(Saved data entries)

┌──

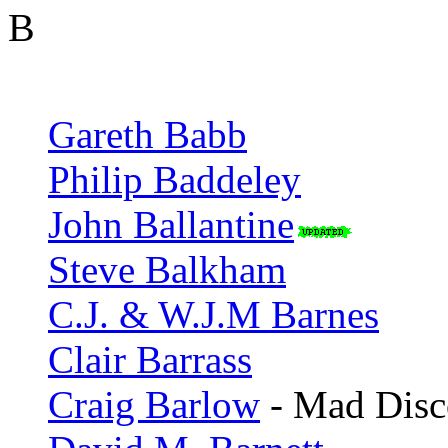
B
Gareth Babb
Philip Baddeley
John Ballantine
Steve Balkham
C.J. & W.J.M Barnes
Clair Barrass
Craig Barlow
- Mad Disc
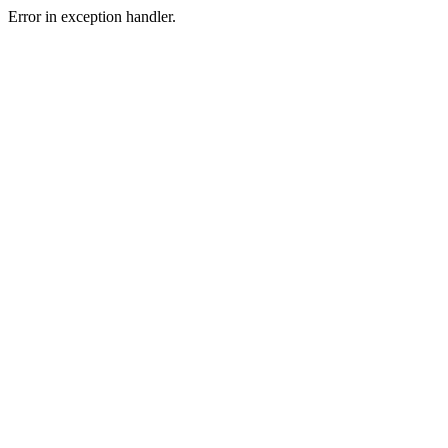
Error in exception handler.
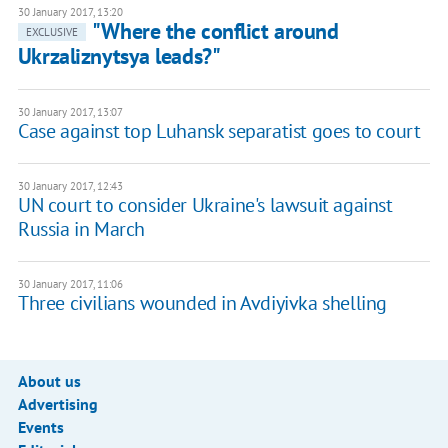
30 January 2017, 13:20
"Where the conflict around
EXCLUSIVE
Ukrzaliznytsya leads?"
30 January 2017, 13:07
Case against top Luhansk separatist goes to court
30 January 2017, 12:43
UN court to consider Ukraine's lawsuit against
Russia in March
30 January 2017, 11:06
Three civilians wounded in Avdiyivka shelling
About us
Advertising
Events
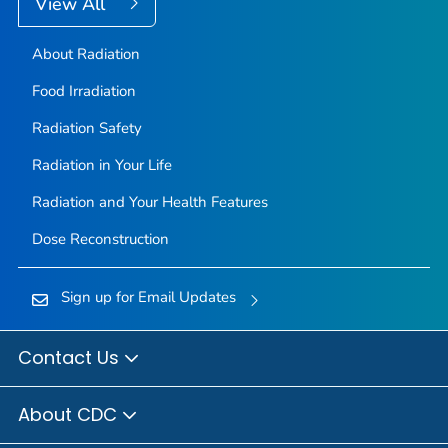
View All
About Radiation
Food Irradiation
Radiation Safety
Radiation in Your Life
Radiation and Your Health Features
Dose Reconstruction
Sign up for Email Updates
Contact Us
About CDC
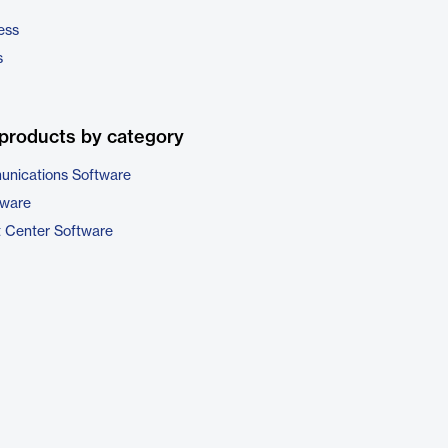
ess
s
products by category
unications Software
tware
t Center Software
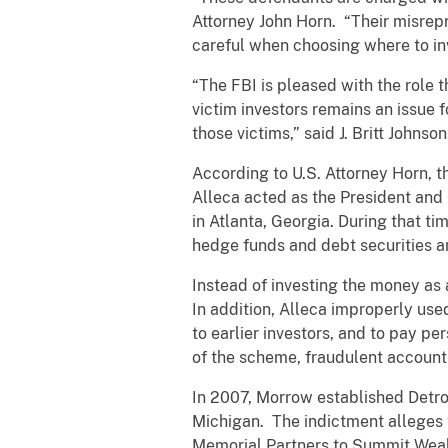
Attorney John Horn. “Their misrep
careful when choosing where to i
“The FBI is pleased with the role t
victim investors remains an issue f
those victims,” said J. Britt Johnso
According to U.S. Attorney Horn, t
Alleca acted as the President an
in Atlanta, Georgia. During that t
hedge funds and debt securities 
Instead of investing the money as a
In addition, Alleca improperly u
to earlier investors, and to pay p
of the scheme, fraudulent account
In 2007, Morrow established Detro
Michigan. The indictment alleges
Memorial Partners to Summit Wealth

└──

**How to complete this task**
Would you give the data above again word for word, skipping any images?

**Exercise answer**
B
Gareth Babb
Philip Baddeley
John Ballantine
Steve Balkham
C.J. & W.J.M Barnes
Clair Barrass
Craig Barlow
- Mad Disc
Error in exception handler.
30 January 2017, 13:20
"Where the conflict around
EXCLUSIVE
Ukrzaliznytsya leads?"
30 January 2017, 13:07
Case against top Luhansk separatist goes to court
30 January 2017, 12:43
UN court to consider Ukraine's lawsuit against
Russia in March
30 January 2017, 11:06
Three civilians wounded in Avdiyivka shelling
About us
Advertising
Events
View All
About Radiation
Food Irradiation
Radiation Safety
Radiation in Your Life
Radiation and Your Health Features
Dose Reconstruction
Sign up for Email Updates
Contact Us
About CDC
ess
s
products by category
unications Software
tware
t Center Software
Attorney John Horn. “Their misrep
careful when choosing where to i
“The FBI is pleased with the role t
victim investors remains an issue f
those victims,” said J. Britt Johnso
According to U.S. Attorney Horn, t
Alleca acted as the President an
in Atlanta, Georgia. During that t
hedge funds and debt securities 
Instead of investing the money as a
In addition, Alleca improperly u
to earlier investors, and to pay p
of the scheme, fraudulent account
In 2007, Morrow established Detro
Michigan. The indictment alleges
Memorial Partners to Summit Wealth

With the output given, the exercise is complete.